Luckily, I tested negative. And luckily I have not recurred (ovarian cancer has an 80 percent recurrence rate). And I'm so glad Queller has told her story.

You also might want to check out Jessica's website for more about the book. There are also some great links to BRCA and Breast Cancer websites. Go to: http://www.jessicaqueller.com

Colon cancer is easily detectable in early stages by tests, and if your parent had it at a young age, it's very worthwhile to get tested frequently. You don't have to cut it out.

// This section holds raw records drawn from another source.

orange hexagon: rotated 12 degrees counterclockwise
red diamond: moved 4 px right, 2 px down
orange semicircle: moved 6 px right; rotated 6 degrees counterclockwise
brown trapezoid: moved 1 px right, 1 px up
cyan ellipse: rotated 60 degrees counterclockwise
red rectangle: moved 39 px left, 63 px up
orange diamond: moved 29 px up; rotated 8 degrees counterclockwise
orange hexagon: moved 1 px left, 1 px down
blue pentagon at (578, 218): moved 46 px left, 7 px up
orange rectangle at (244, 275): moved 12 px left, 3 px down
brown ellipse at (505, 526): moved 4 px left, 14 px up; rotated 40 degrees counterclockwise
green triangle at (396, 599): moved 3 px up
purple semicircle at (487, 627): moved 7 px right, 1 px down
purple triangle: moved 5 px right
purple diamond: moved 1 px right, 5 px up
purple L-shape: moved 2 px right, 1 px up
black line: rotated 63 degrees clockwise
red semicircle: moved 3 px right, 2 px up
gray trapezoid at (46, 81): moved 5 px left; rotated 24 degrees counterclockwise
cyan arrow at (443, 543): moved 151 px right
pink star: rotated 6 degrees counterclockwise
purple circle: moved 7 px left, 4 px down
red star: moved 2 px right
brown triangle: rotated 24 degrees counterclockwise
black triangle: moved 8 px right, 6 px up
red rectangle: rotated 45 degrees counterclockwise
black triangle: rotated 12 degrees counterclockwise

This woman has a particular type of gene that almost guarantees she'll get breast or ovarian cancer (there are different kinds of breast and ovarian cancer, by the way). It's almost like having Huntington's. If you had the Huntington's gene and there was something you could surgically remove to prevent the onset of the disease, you'd probably do it.

And I don't get anyone who says, "don't get your breasts removed because you have a lower chance of getting other kinds of breast cancer" or "take your chances". She has 90% chance of getting the cancer her mother got! Ninety percent. Very specific, very lethal cancer. I don't think people who say these things understand either genetics or cancer. This isn't like living underground in case a meteor hits. This is surgically correcting a genetic defect so that she can continue to live a healthy, productive life, and THEN take life as it comes, including the possibilities of other cancers or heart disease or diabetes or whatever.

It's a difficult choice to have to make, but if I were in her position, I'd do the same thing. Good for her.